Charts courtesy of BarCharts

Chart

ZT -Mar 2025 - 1/15/25

Chart

Dow - Mar 2025- 1/15/25

Bias

Yesterday we gave the markets a Neutral or Mixed market as we didn't see enough evidence for a Long bias.  The Dow closed Higher by 703 points and the other indices closed Higher as well.  Today we aren't dealing with a correlated market, and our bias is Neutral or Mixed.

Could this change? Of Course. Remember anything can happen in a volatile market.

Commentary

Yesterday we gave the markets a Neutral or Mixed bias as we didn't see enough evidence to commit to an Upside bias.  The CPI numbers didn't really propel the markets forward but the bank stocks reporting quarterly earnings did.  JP Morgan Chase, Citibank, Wells Fargo and others reported earnings that exceeded expectations and propelled the markets forward.  Today we have Retail Sales numbers and that is always a market mover.  Will it be enough to continue the market's upward trend?  Only time will tell.

Trading performance displayed herein is hypothetical. The following Commodity Futures Trading Commission (CFTC) disclaimer should be noted.

Hypothetical performance results have many inherent limitations, some of which are described below. No representation is being made that any account will or is likely to achieve profits or losses similar to those shown.

In fact, there are frequently sharp differences between hypothetical performance results and the actual results subsequently achieved by any particular trading program. One of the limitations of hypothetical performance trading results is that they are generally prepared with the benefit of hindsight.

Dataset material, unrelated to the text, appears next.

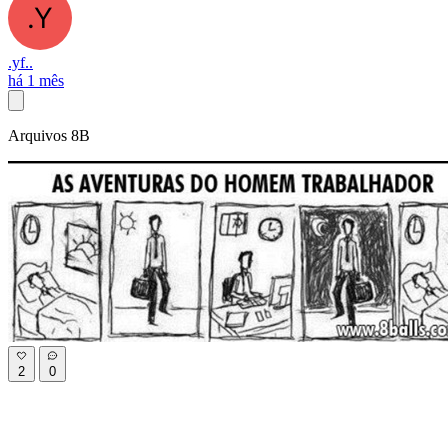
.yf..
há 1 mês
Arquivos 8B
2
0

In addition, hypothetical trading does not involve financial risk, and no hypothetical trading record can completely account for the impact of financial risk in actual trading. For example, the ability to withstand losses or to adhere to a particular trading program in spite of trading losses are material points which can also adversely affect actual trading results.

There are numerous other factors related to the markets in general or to the implementation of any specific trading program which cannot be fully accounted for in the preparation of hypothetical performance results and all of which can adversely affect actual trading results.

Trading in the commodities markets involves substantial risk and YOU CAN LOSE A LOT OF MONEY, and thus is not appropriate for everyone. You should carefully consider your financial condition before trading in these markets, and only risk capital should be used.

In addition, these markets are often liquid, making it difficult to execute orders at desired prices. Also, during periods of extreme volatility, trading in these markets may be halted due to so-called “circuit breakers” put in place by the CME to alleviate such volatility. In the event of a trading halt, it may be difficult or impossible to exit a losing position.